There are a tonne of ways to photograph wildlife, however here are some settings which will help you get great images of wildlife using your mirrorless camera. We will talk about focus methods, camera button lay out and some tips to get some top notch wildlife pictures.
If you ask 10 professional wildlife photographers for the best camera settings for wildlife photography, you might get 10 slightly different answers, so this guide can be used to give you a good idea of where to start and get comfortable with photographing wildlife.
Button Configurations
You would have heard about back button focus, and all this means is, a button on the back of the camera will lock focus and separate the focus and shutter release function of the main shutter button. You can change one of the rear buttons to “AF ON” mode using your camera’s button layout options.

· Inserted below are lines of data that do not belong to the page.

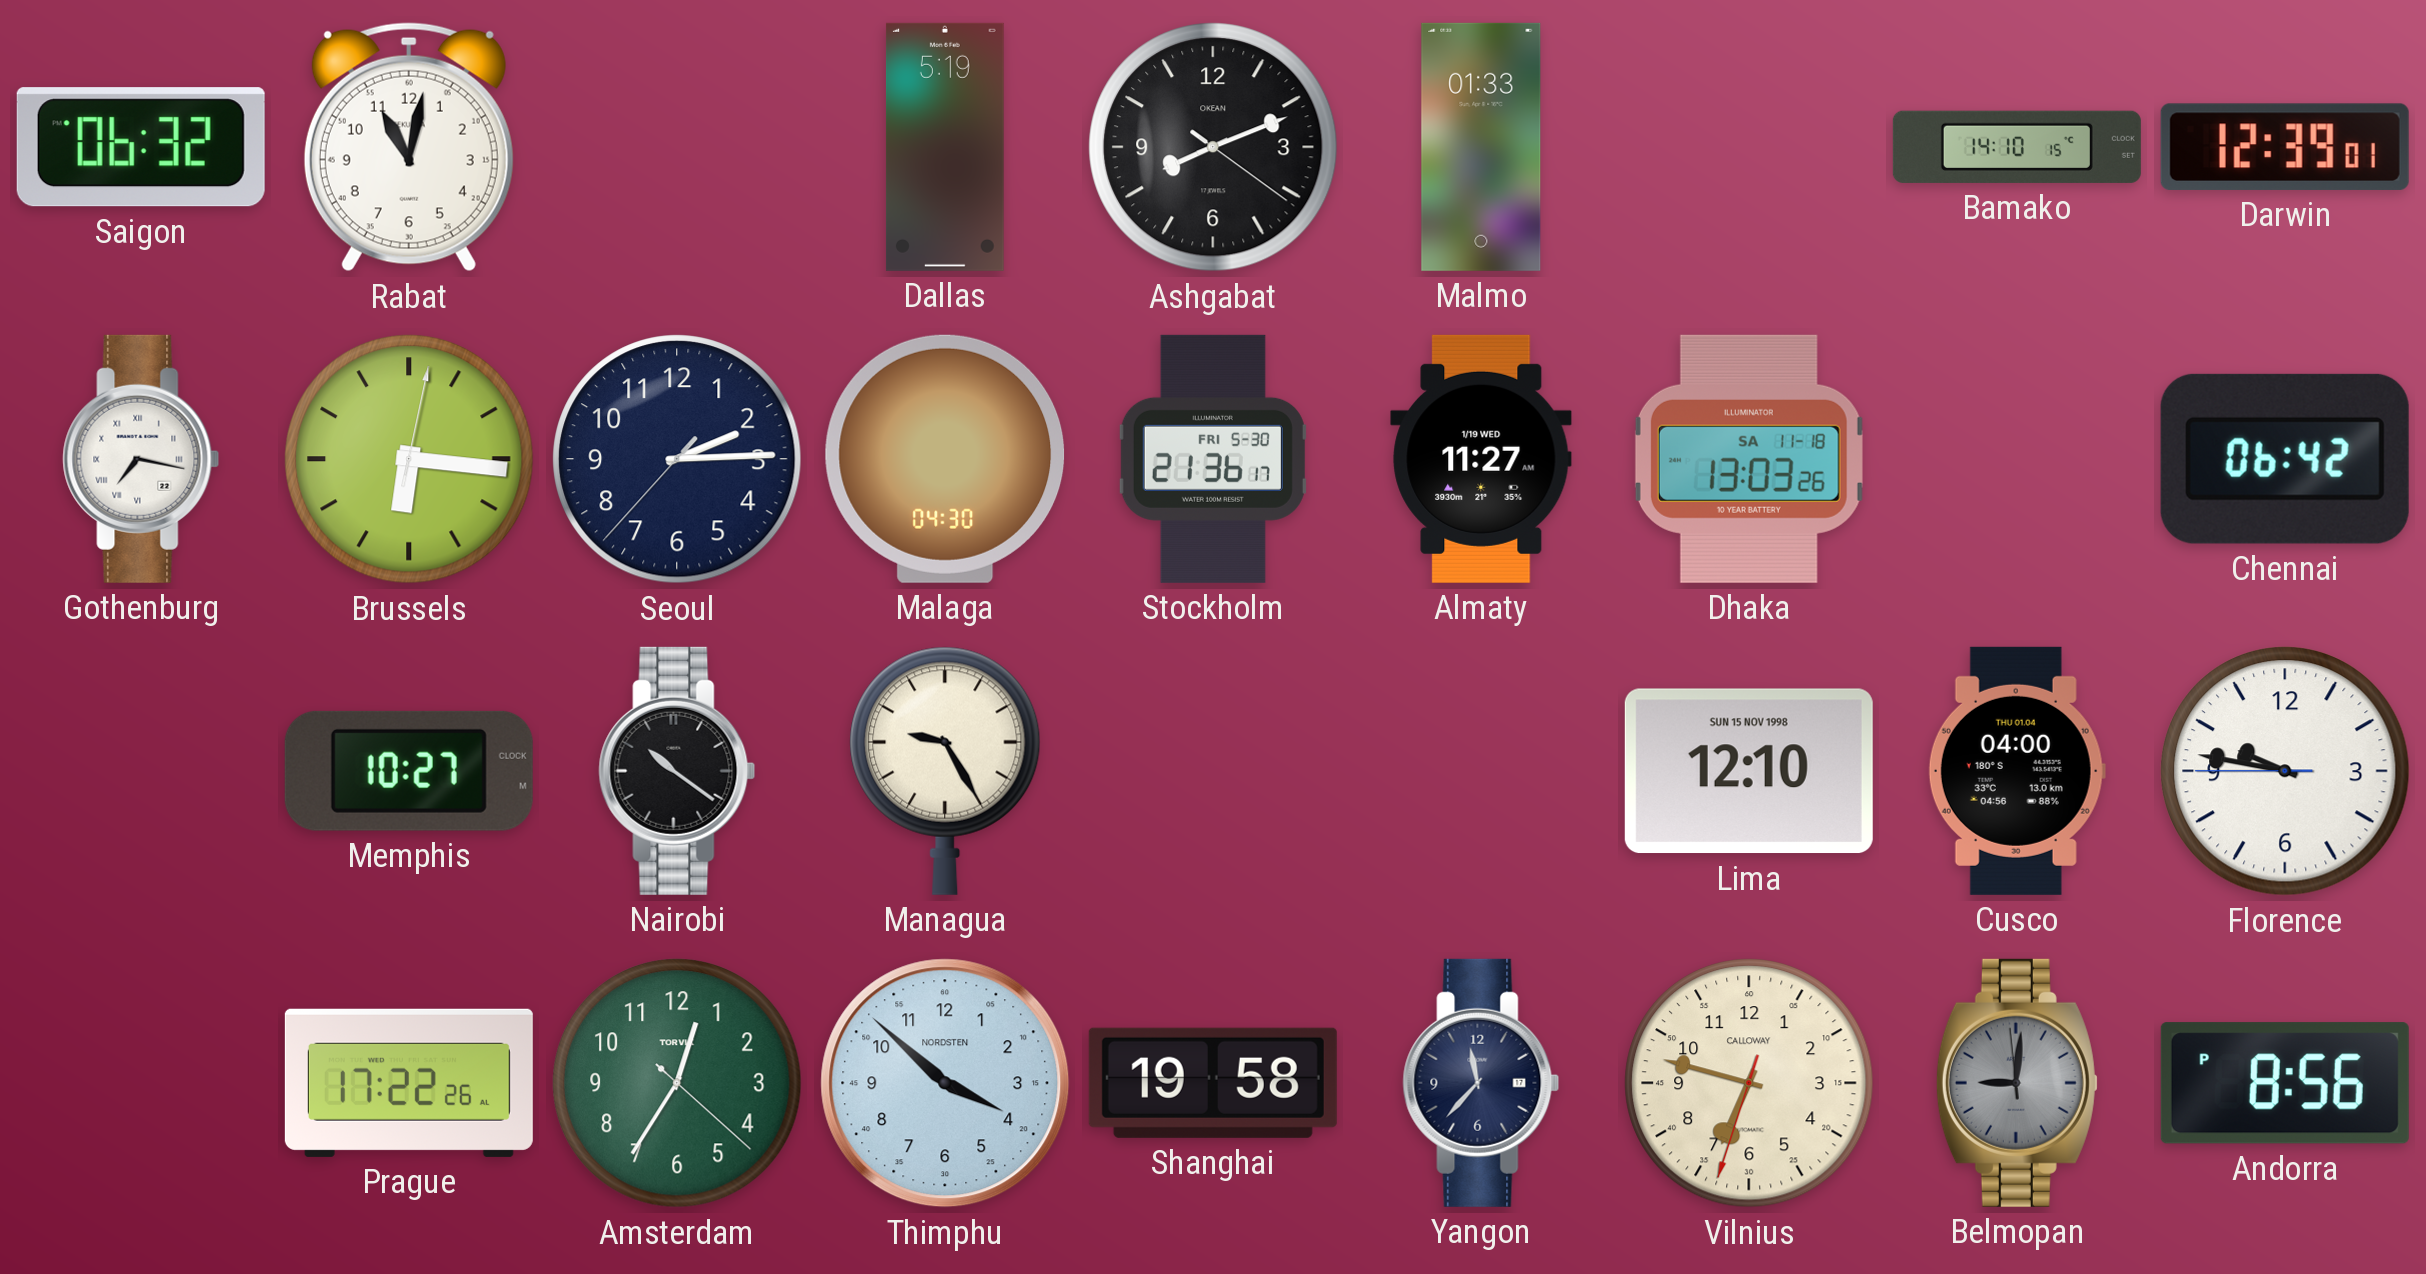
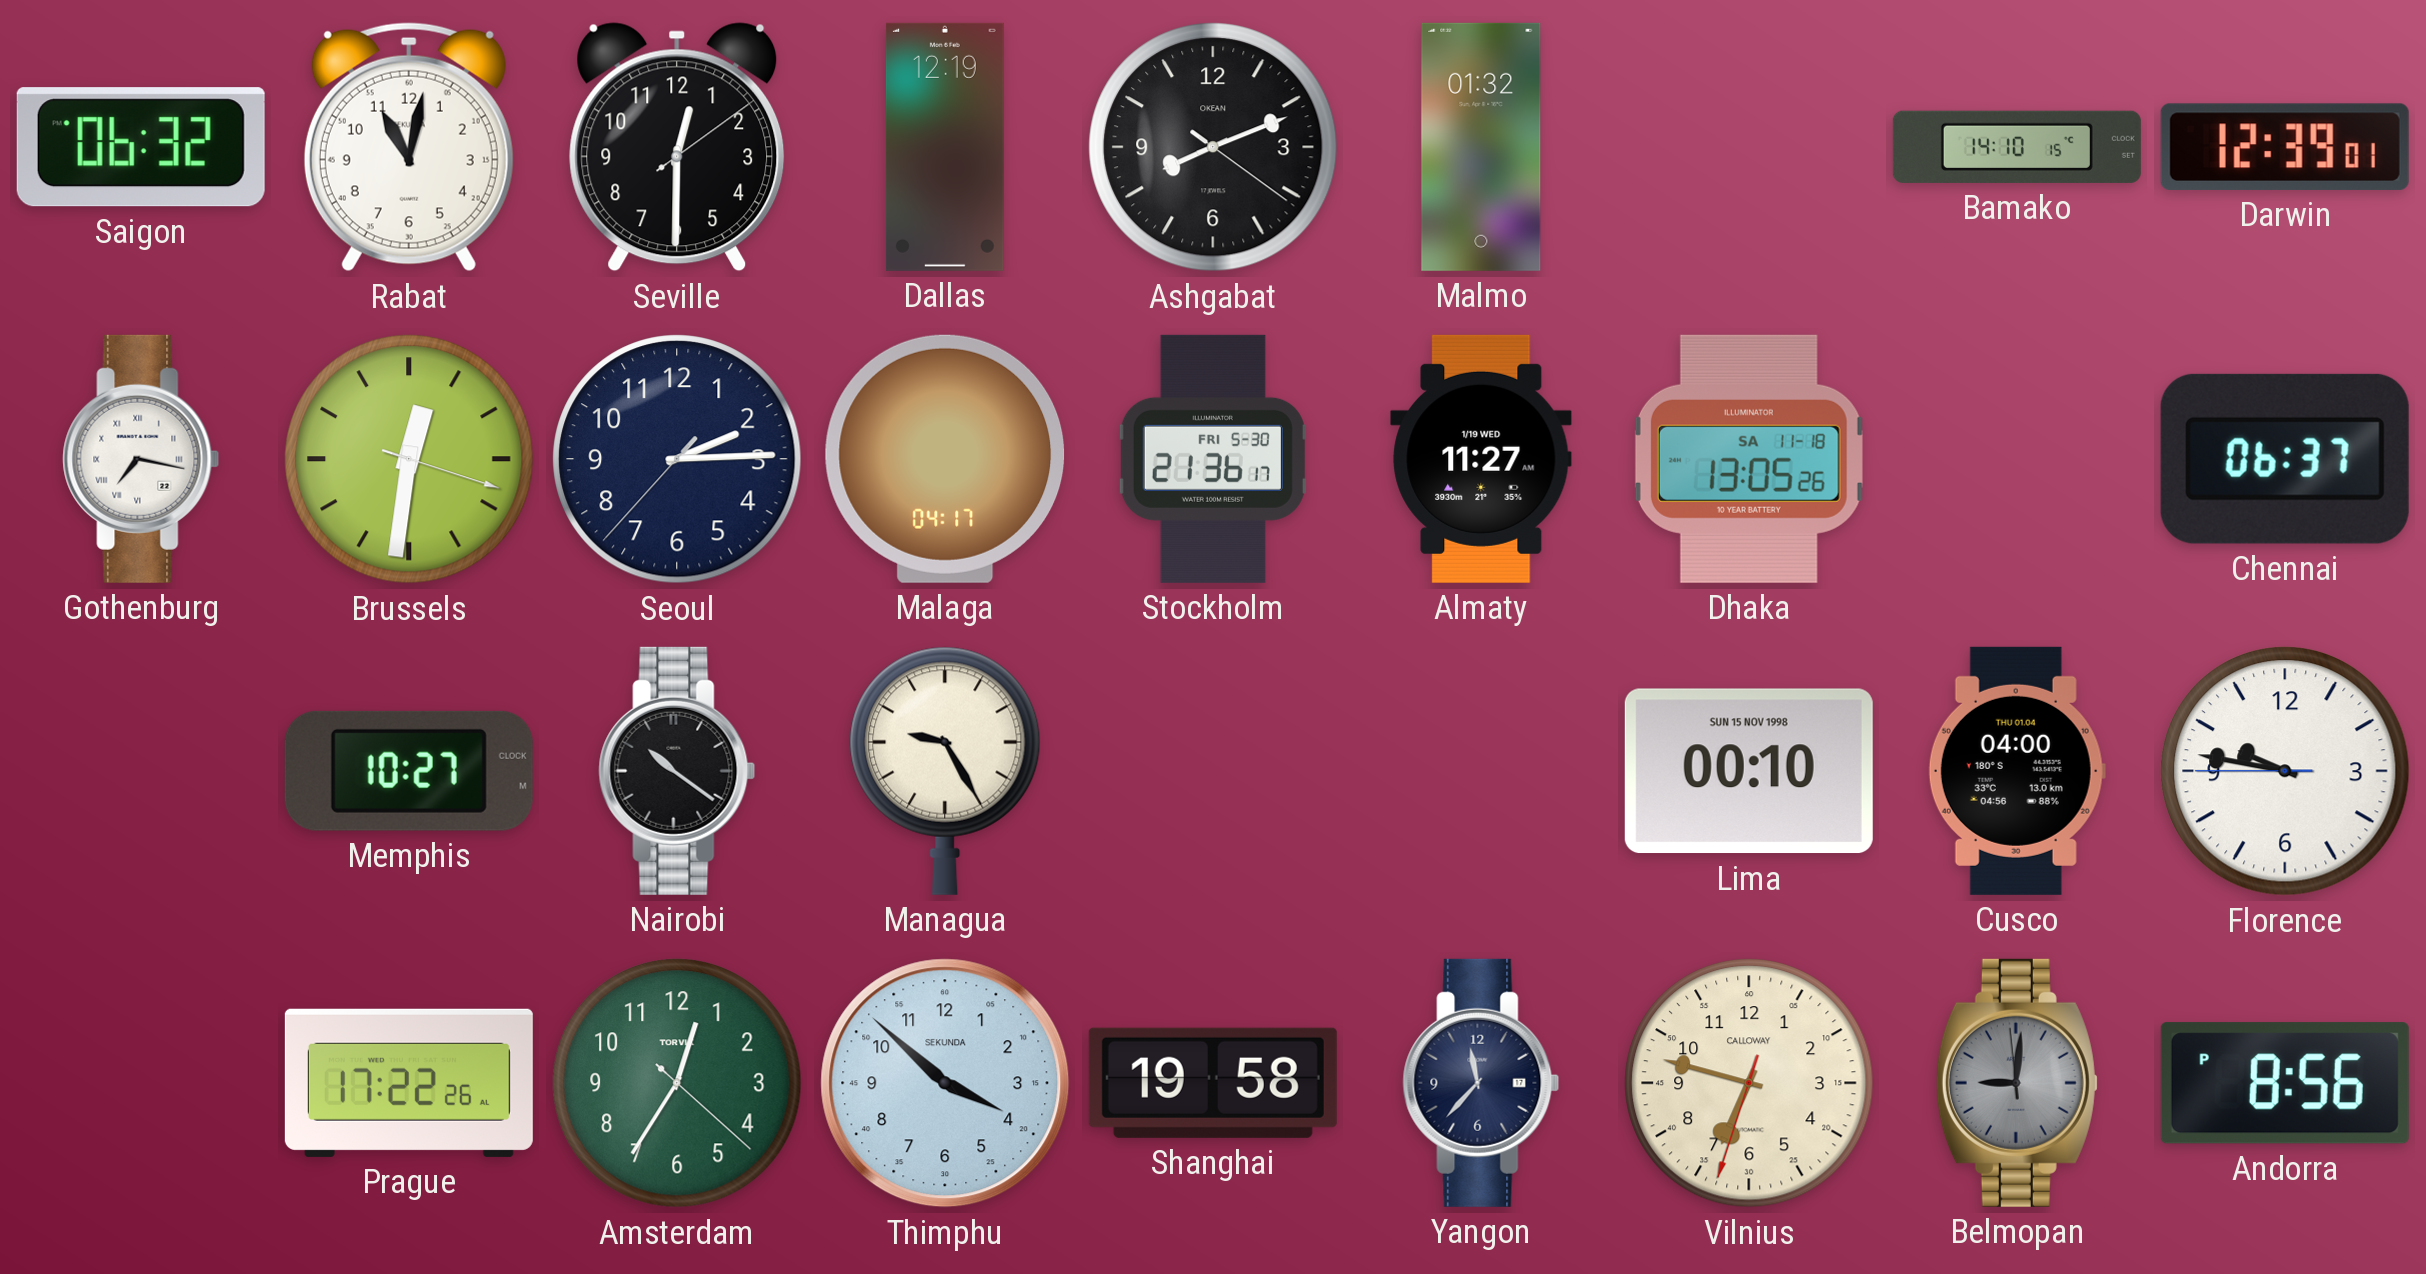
Seville: none -> 12:30
Dallas: 5:19 -> 12:19
Malmo: 01:33 -> 01:32
Brussels: 6:16 -> 12:31
Malaga: 04:30 -> 04:17
Dhaka: 13:03 -> 13:05
Chennai: 06:42 -> 06:37
Lima: 12:10 -> 00:10
Thimphu brand: NORDSTEN -> SEKUNDA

Using back button focus has many many use cases and it’s great for wildlife. However new style long lenses from all of the big brands have additional buttons on the lens barrel itself. These buttons can normally be configured to help with many different scenarios, and great for those left and right handed.
Instead of setting the rear buttons to “AF ON”, I set the button on the left of the lens to do the same function, this means I get more options to set a focus toggle on the back of the camera so my lens hand isn’t wasted, doing nothing.
I then set up one of the rear buttons to switch focus modes, or focus areas. For example. Wide Area Large mode and/or wide area Small Focus Area mode work great, making a button to toggle between the two is a great way to be “ready for anything.
The difference is with these modes the focus box doesn’t move unless you move it…but animal/eye/face detect is still working inside the focus box area. If you can track a fast moving object in this mode, the camera will have less surface area to search. I also make a toggle between Wide Area Large mode and/or 3D tracking in the Nikon Z9. Again gives me the choice to easily change when I’m shooting fast moving wildlife or larger slower mammals without diving in menus.
Auto Focus
Using the Auto Focus of any camera is vital to getting a successful shot, however there are many many ways to “kick this can” down the road. To get AF to your own personal liking takes some trial and error, just like button layout every pro has their own set up.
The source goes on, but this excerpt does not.